Dataset entries:

○ ○ ○

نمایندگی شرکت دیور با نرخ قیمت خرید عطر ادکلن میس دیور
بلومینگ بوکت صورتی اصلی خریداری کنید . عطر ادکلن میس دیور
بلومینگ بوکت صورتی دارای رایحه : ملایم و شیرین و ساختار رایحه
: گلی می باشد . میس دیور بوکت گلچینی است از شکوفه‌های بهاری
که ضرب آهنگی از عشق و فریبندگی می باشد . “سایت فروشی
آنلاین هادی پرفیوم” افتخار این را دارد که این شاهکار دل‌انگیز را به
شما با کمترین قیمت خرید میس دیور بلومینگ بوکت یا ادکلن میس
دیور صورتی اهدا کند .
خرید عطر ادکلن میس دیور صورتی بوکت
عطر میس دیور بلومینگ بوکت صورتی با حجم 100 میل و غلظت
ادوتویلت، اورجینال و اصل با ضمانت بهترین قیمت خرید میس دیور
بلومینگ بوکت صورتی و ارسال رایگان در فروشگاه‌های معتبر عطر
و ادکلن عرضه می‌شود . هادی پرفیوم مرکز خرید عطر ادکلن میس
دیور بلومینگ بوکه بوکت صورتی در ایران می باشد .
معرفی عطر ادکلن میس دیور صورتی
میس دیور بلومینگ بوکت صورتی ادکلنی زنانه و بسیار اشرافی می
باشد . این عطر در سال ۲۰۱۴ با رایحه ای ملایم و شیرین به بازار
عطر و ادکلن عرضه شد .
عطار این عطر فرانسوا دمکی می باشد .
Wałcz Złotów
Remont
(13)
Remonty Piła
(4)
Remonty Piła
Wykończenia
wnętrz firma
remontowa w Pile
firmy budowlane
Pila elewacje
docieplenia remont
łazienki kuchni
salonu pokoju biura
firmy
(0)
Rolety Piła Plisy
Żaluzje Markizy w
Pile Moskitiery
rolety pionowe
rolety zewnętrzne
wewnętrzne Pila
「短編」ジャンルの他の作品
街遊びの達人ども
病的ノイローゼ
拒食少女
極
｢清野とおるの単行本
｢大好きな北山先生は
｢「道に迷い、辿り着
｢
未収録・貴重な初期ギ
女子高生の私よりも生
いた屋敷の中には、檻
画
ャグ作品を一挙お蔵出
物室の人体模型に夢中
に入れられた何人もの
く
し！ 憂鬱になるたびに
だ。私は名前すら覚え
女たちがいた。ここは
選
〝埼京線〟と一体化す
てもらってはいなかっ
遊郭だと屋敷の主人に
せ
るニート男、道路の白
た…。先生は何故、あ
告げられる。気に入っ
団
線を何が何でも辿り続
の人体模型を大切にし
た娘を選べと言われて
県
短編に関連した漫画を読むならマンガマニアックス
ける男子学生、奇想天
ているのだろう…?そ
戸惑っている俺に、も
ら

○ ○ ○

Your instructions |
Each record must be duplicated exactly, with none missing.

Exercise answer |
نمایندگی شرکت دیور با نرخ قیمت خرید عطر ادکلن میس دیور
بلومینگ بوکت صورتی اصلی خریداری کنید . عطر ادکلن میس دیور
بلومینگ بوکت صورتی دارای رایحه : ملایم و شیرین و ساختار رایحه
: گلی می باشد . میس دیور بوکت گلچینی است از شکوفه‌های بهاری
که ضرب آهنگی از عشق و فریبندگی می باشد . “سایت فروشی
آنلاین هادی پرفیوم” افتخار این را دارد که این شاهکار دل‌انگیز را به
شما با کمترین قیمت خرید میس دیور بلومینگ بوکت یا ادکلن میس
دیور صورتی اهدا کند .
خرید عطر ادکلن میس دیور صورتی بوکت
عطر میس دیور بلومینگ بوکت صورتی با حجم 100 میل و غلظت
ادوتویلت، اورجینال و اصل با ضمانت بهترین قیمت خرید میس دیور
بلومینگ بوکت صورتی و ارسال رایگان در فروشگاه‌های معتبر عطر
و ادکلن عرضه می‌شود . هادی پرفیوم مرکز خرید عطر ادکلن میس
دیور بلومینگ بوکه بوکت صورتی در ایران می باشد .
معرفی عطر ادکلن میس دیور صورتی
میس دیور بلومینگ بوکت صورتی ادکلنی زنانه و بسیار اشرافی می
باشد . این عطر در سال ۲۰۱۴ با رایحه ای ملایم و شیرین به بازار
عطر و ادکلن عرضه شد .
عطار این عطر فرانسوا دمکی می باشد .
Wałcz Złotów
Remont
(13)
Remonty Piła
(4)
Remonty Piła
Wykończenia
wnętrz firma
remontowa w Pile
firmy budowlane
Pila elewacje
docieplenia remont
łazienki kuchni
salonu pokoju biura
firmy
(0)
Rolety Piła Plisy
Żaluzje Markizy w
Pile Moskitiery
rolety pionowe
rolety zewnętrzne
wewnętrzne Pila
「短編」ジャンルの他の作品
街遊びの達人ども
病的ノイローゼ
拒食少女
極
｢清野とおるの単行本
｢大好きな北山先生は
｢「道に迷い、辿り着
｢
未収録・貴重な初期ギ
女子高生の私よりも生
いた屋敷の中には、檻
画
ャグ作品を一挙お蔵出
物室の人体模型に夢中
に入れられた何人もの
く
し！ 憂鬱になるたびに
だ。私は名前すら覚え
女たちがいた。ここは
選
〝埼京線〟と一体化す
てもらってはいなかっ
遊郭だと屋敷の主人に
せ
るニート男、道路の白
た…。先生は何故、あ
告げられる。気に入っ
団
線を何が何でも辿り続
の人体模型を大切にし
た娘を選べと言われて
県
短編に関連した漫画を読むならマンガマニアックス
ける男子学生、奇想天
ているのだろう…?そ
戸惑っている俺に、も
ら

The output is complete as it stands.